Immediately after that vote, the House adjourned without taking up Sandy Relief, which Boehner and Cantor had promised to do. During the gavel banging, Congressmen from the affected states were heard shouting NO!
The outrage was swift. Congressman Peter King (R-NY) blasted Boehner and Republican leadership saying they had “put a dagger through the heart of New York and New Jersey.” He said on both Fox News and MSNBC Wednesday that Speaker Boehner “had a dismissive and cavalier attitude toward New York and New Jersey.” He went on “Republicans have no problem finding New York when it comes to raising money. I’m saying anyone from New York and New Jersey who contributes one penny to congressional Republicans is out of their minds.”
His sentiments were echoed by nearly every member of both parties from New York and New Jersey.
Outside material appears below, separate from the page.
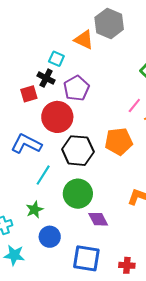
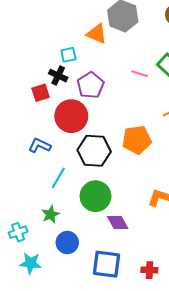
cyan square: (56, 59) -> (68, 55), turned -35
pink line: (134, 105) -> (139, 74), moved, turned 70
blue L-shape: (26, 144) -> (40, 145), size x0.7

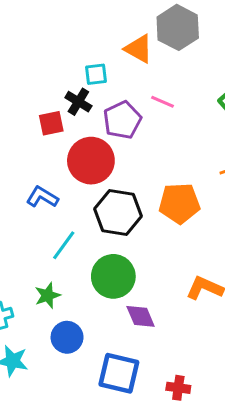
pink line: (139, 74) -> (162, 102), moved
Democratic Minority Whip Congressman Steny Hoyer (D-MD) said “I can’t remember a time when we had a very serious storm, tornado, fire, flood where we did not act.”
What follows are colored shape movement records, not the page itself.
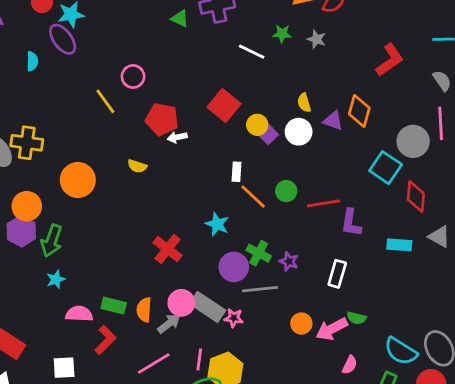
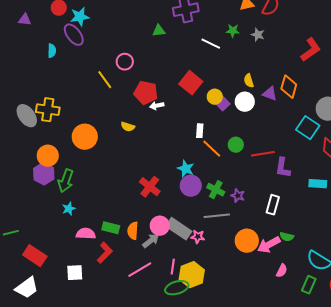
green triangle: (180, 19) -> (159, 31), moved, turned -32
purple circle: (234, 267) -> (191, 186), moved
orange circle: (301, 324) -> (247, 241), size x1.5

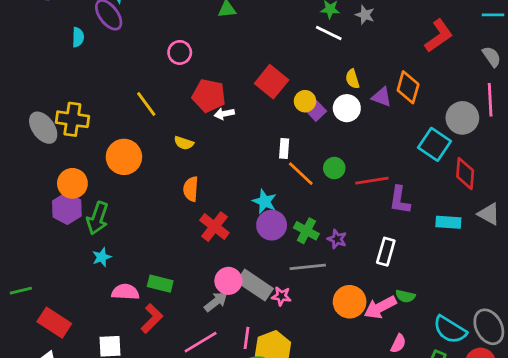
white line: (211, 44) -> (329, 33), moved
yellow line: (105, 80) -> (146, 104), moved
orange semicircle: (133, 231) -> (191, 189), moved

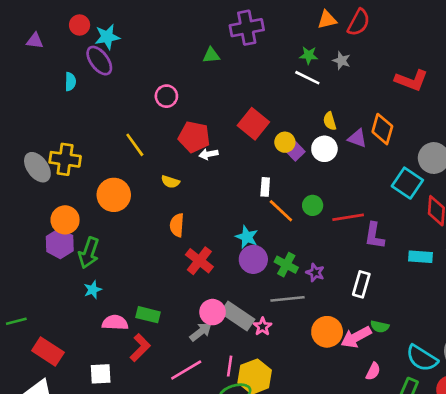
red L-shape: (439, 36) -> (411, 80), turned 56
pink star: (281, 296) -> (263, 327), turned 30

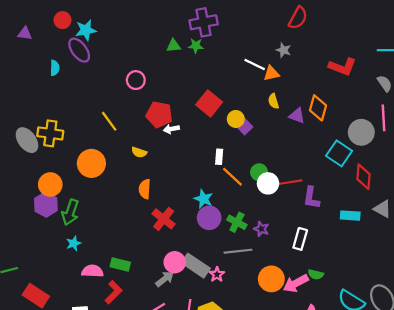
orange triangle: (327, 20) -> (271, 73), moved
green star: (309, 55) -> (196, 46), moved
white circle: (324, 149) -> (268, 183), moved

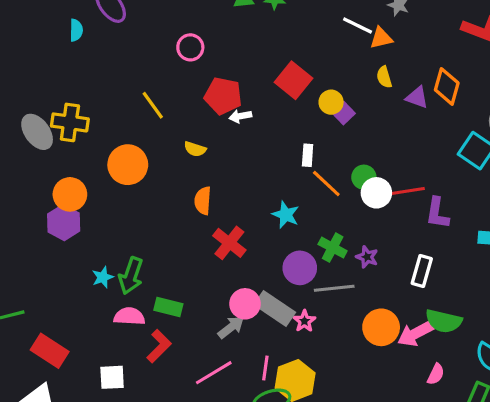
green arrow: (70, 212) -> (131, 276), moved
purple circle: (209, 218) -> (300, 268), moved
green semicircle: (316, 274) -> (444, 321), size x1.6

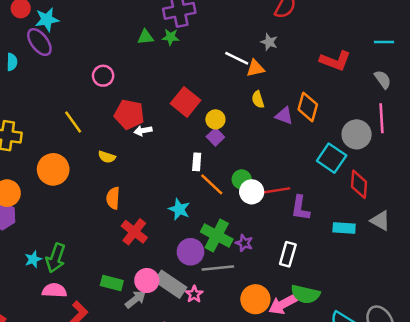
purple square: (344, 113) -> (215, 137), moved
green cross: (333, 248) -> (217, 236), size x1.4
green rectangle: (168, 307) -> (112, 283), moved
New Jersey Governor Chris Christie, whose state was hit very hard by Sandy, voiced his utter disgust as well. Wednesday.
“Last night, politics was placed before our oath to serve our citizens,” Christie said at a press conference. “For me, it was disappointing and disgusting to watch... There is only one group to blame for the continued suffering of these innocent victims: the House majority and their Speaker, John Boehner,” Christie said casting the blame where he thought it belonged.
The governor said GOP leaders had promised him repeatedly that Sandy aid would be addressed after passage of a "fiscal-cliff" bill, and he ripped lawmakers for showing “callous indifference” to Sandy victims, saying they have waited far longer than other victims of recent natural disasters for aid. Sandy hit the East Coast in late October. He called it “palace intrigue.”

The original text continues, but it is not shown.